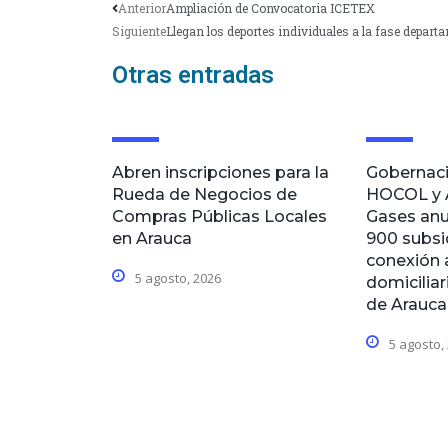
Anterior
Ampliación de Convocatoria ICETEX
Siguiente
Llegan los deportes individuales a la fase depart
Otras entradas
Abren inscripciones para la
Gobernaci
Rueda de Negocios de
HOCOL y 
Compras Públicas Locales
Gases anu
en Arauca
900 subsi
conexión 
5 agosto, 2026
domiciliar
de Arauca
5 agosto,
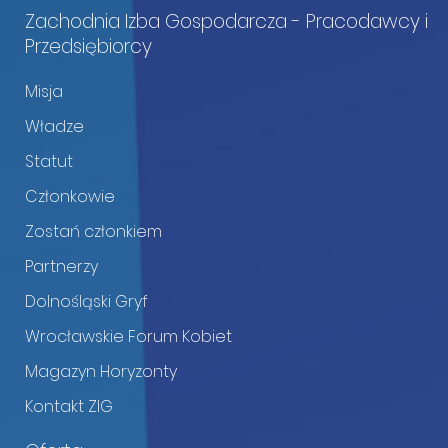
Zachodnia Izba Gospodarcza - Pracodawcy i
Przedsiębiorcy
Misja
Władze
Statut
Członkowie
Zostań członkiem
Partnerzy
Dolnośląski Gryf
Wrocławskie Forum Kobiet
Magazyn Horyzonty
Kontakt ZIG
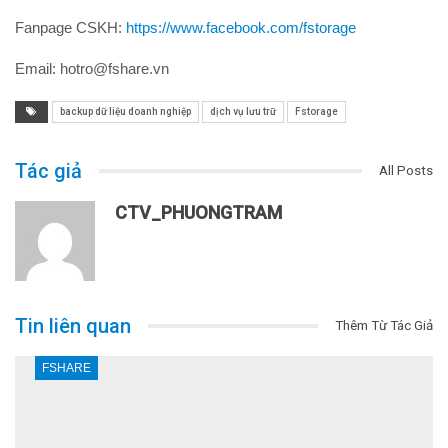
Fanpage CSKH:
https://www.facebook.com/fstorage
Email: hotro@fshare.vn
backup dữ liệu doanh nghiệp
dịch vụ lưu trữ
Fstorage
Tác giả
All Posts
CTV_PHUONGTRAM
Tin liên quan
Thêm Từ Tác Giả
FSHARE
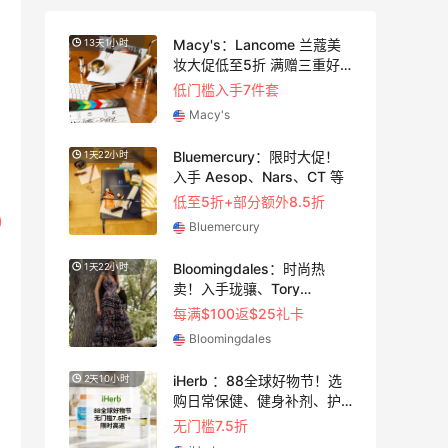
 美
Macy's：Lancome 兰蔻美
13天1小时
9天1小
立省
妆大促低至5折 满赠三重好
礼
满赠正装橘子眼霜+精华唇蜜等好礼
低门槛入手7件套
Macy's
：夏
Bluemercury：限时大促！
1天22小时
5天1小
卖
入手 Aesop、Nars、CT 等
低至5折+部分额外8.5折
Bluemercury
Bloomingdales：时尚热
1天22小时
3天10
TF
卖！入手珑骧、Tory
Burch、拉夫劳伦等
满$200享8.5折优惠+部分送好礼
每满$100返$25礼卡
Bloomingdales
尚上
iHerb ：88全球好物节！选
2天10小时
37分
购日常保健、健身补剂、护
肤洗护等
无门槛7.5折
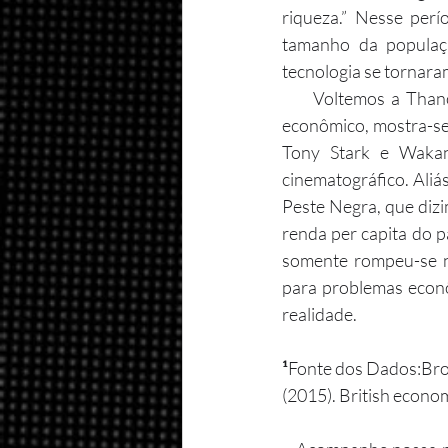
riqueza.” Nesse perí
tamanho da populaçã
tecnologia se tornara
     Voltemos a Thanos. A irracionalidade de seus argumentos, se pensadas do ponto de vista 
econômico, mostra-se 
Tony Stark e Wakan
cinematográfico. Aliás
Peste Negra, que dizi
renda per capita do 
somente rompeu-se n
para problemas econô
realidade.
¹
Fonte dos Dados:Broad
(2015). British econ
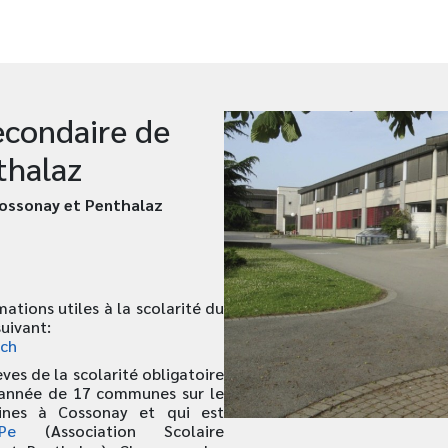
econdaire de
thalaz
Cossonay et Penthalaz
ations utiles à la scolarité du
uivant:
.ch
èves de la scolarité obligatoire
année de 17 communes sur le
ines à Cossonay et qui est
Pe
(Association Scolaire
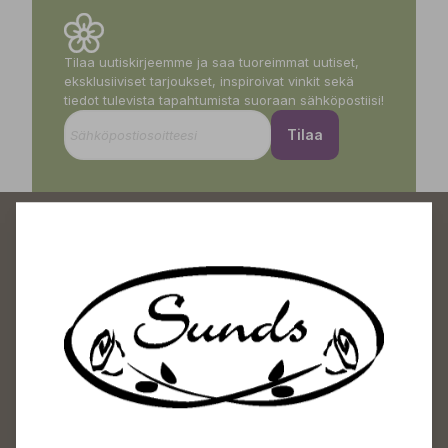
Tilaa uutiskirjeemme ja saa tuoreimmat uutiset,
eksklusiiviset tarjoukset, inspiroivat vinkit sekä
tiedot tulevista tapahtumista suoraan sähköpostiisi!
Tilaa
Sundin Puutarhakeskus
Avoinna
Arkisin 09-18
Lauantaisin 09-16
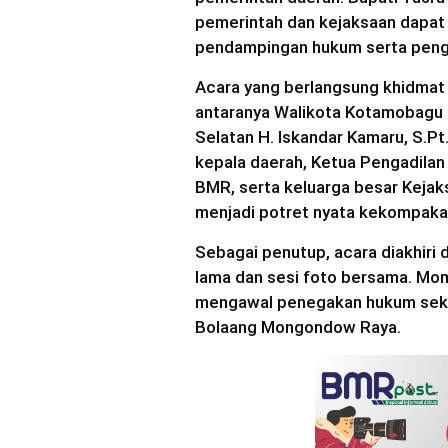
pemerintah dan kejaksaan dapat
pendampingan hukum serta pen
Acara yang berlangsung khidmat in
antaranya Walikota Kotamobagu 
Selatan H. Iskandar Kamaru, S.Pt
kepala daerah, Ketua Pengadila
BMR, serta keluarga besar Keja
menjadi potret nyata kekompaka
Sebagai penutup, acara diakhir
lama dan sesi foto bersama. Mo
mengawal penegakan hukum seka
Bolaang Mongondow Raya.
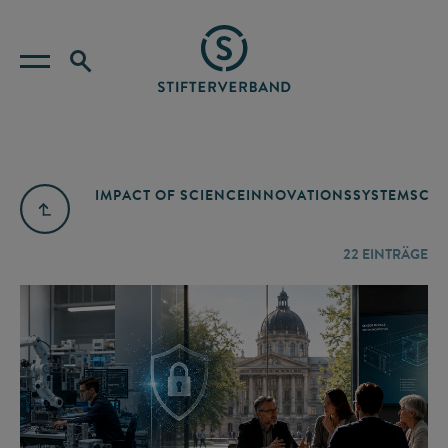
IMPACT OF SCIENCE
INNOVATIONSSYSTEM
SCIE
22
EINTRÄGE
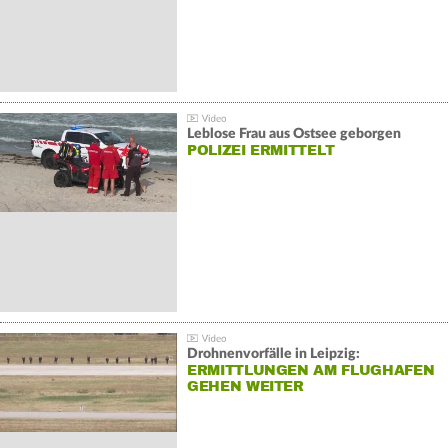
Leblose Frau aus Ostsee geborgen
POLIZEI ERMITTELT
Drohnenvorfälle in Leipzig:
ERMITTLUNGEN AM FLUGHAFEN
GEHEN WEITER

☆ ☆ ☆

• WHAT TO PRODUCE: Going through the listing above, tally the lines that contain the word "hukum" and state the total alone.

• REPLY TO THE EXERCISE: 2